Alcune gentili lettrici ci chiedono di ricordare, che significa tornare con il cuore, alle donne dell’Arrigoni, la più importante fabbrica con sede a Cesena, rinomata in campo nazionale: un gran pezzo della nostra storia recente durante buona parte del 1900. Nei momenti della sua maggior espansione, fine anni trenta e primi anni quaranta del secolo scorso, l’Arrigoni cesenate (specialista in marmellate, frutta sciroppata, conserve di pomodoro, ortaggi e zuppe di verdura essicate) dava lavoro a circa 4500 addetti, di cui la maggioranza, stagionali comprese, erano 2500 donne. L’altra metà del cielo operaio. L’incremento occupazionale dell’Arrigoni, industria conserviera di Trieste scesa a Cesena nel 1929,era via via cresciuto negli anni non tanto per il mercato nazionale interno quanto per le importanti commessi ricevute dall’esercito italiano e anche dall’esercito tedesco. Le operaie erano pagate meno degli uomini: ma avere un lavoro, o mesi stagionali di occupazione, era gran cosa per i magri bilanci di gran parte delle famiglie di Cesena e dintorni in quegli anni difficili.
Già allora i prodotti Arrigoni erano apprezzati e desiderati. Ma, come sempre, bisogna stare attenti a non a cadere nella tagliola zuccherosa della nostalgia. Ad esempio: la lavorazione dei pomidoro pelati avveniva in condizioni allora ritenute normali, oggi inaccettabili. I pomodori, sbollentati a 70° gradi, giungevano in canalette d’acqua quasi bollente davanti alle operaie che toglievano la guaina, la pelle, agli ortaggi: pelandoli uno ad uno per ore e ore. Senza guanti: a mani nude, soltanto protette sino all’avambraccio da una spalmata di silicone idrorepellente, in un ambiente saturo di umidità e di calore artificiale e insano, foriero di future artrosi. 1941: uno sciopero spontaneo di 250 donne del reparto “Naturali” spiazzava l’azienda e il regime. Tra i buoni motivi: il basso salario, la cattiveria delle sorveglianti, la decisione aziendale di raddoppiare il prezzo di un kg. di marmellata al mese a costo di fabbrica, piccola dote agli operai (impiegati raccomandati e dirigenti potevano prendere dai sei ai dieci kg). Quello sciopero sarà l’anteprima di altre importanti mobilitazioni operaie nel biennio successivo.
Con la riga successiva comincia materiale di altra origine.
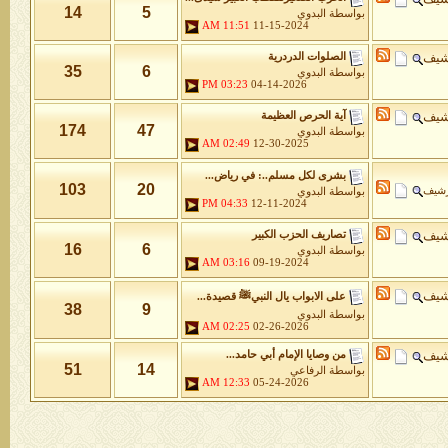
14
5
بواسطة
البدوي
11:51 AM
11-15-2024
شيف
الصلوات الدردرية
35
6
بواسطة
البدوي
03:23 PM
04-14-2026
شيف
آية الحرص العظيمة
174
47
بواسطة
البدوي
02:49 AM
12-30-2025
بشرى لكل مسلم..: في رياض...
103
20
رشيف
بواسطة
البدوي
04:33 PM
12-11-2024
شيف
تصاريف الحزب الكبير
16
6
بواسطة
البدوي
03:16 AM
09-19-2024
شيف
على الابواب يال النبيﷺ قصيدة...
38
9
بواسطة
البدوي
02:25 AM
02-26-2026
شيف
من وصايا الإمام أبي حامد...
51
14
بواسطة
الرفاعي
12:33 AM
05-24-2026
L’Arrigoni, come altre fabbriche del Nord Italia, malgrado retate, delazioni e repressioni diventava caposaldo della Resistenza. L’azienda cesenate bloccava i suoi macchinari nell’agosto 1944, due mesi prima del passaggio del fronte e la Liberazione di Cesena. Le maestranze riuscirono a salvare dall’ira dei tedeschi in ritirata buona parte dei macchinari che saranno riattivati un po’ alla volta già nell’aprile del 1945, dapprima come pastificio. Memorabile l’inventiva dei tecnici e la maestria degli artigiani cesenati che elaborarono i pezzi di ricambio, introvabili, da componenti dei residuati bellici lasciati nelle campagne. Allo stesso modo nelle case cesenati le donne “rivoltavano” e ricucivano vestiti e indumenti con le macchine da cucire a pedale. E sarte ingegnose ricrearono per qualche matrimonio vestiti da sposa ricavati dalla seta dei paracadute lasciati nei campi dopo i lanci. La guerra era davvero finita.